#### [WHAT THE TASK ASKS]
The line containing "Acupuncture & Integrative" marks the start; extract exactly from it through the last line of the entries, and omit any pictures.

Data items:
[Start of Attachment]
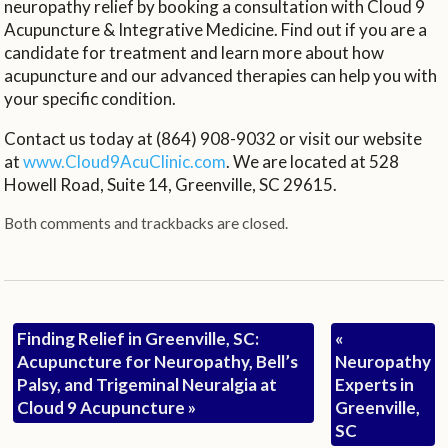
neuropathy relief by booking a consultation with Cloud 9
Acupuncture & Integrative Medicine. Find out if you are a
candidate for treatment and learn more about how
acupuncture and our advanced therapies can help you with
your specific condition.
Contact us today at (864) 908-9032 or visit our website
at
www.Cloud9AcuClinic.com
. We are located at 528
Howell Road, Suite 14, Greenville, SC 29615.
Both comments and trackbacks are closed.
Finding Relief in Greenville, SC:
«
Acupuncture for Neuropathy, Bell’s
Neuropathy
Palsy, and Trigeminal Neuralgia at
Experts in
Cloud 9 Acupuncture
»
Greenville,
SC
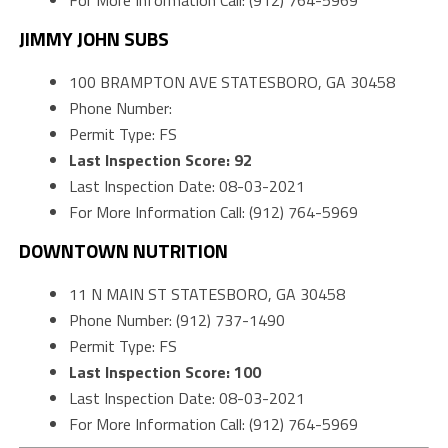
For More Information Call: (912) 764-5969
JIMMY JOHN SUBS
100 BRAMPTON AVE STATESBORO, GA 30458
Phone Number:
Permit Type: FS
Last Inspection Score: 92
Last Inspection Date: 08-03-2021
For More Information Call: (912) 764-5969
DOWNTOWN NUTRITION
11 N MAIN ST STATESBORO, GA 30458
Phone Number: (912) 737-1490
Permit Type: FS
Last Inspection Score: 100
Last Inspection Date: 08-03-2021
For More Information Call: (912) 764-5969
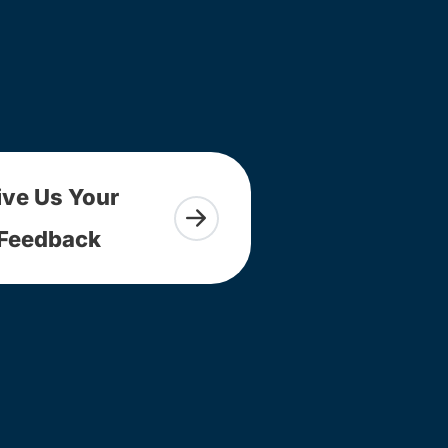
ive Us Your
Feedback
[End of Attachment]
#### [EXERCISE OUTPUT]
Acupuncture & Integrative Medicine. Find out if you are a
candidate for treatment and learn more about how
acupuncture and our advanced therapies can help you with
your specific condition.
Contact us today at (864) 908-9032 or visit our website
at
www.Cloud9AcuClinic.com
. We are located at 528
Howell Road, Suite 14, Greenville, SC 29615.
Both comments and trackbacks are closed.
Finding Relief in Greenville, SC:
«
Acupuncture for Neuropathy, Bell’s
Neuropathy
Palsy, and Trigeminal Neuralgia at
Experts in
Cloud 9 Acupuncture
»
Greenville,
SC
For More Information Call: (912) 764-5969
JIMMY JOHN SUBS
100 BRAMPTON AVE STATESBORO, GA 30458
Phone Number:
Permit Type: FS
Last Inspection Score: 92
Last Inspection Date: 08-03-2021
For More Information Call: (912) 764-5969
DOWNTOWN NUTRITION
11 N MAIN ST STATESBORO, GA 30458
Phone Number: (912) 737-1490
Permit Type: FS
Last Inspection Score: 100
Last Inspection Date: 08-03-2021
For More Information Call: (912) 764-5969
ive Us Your
Feedback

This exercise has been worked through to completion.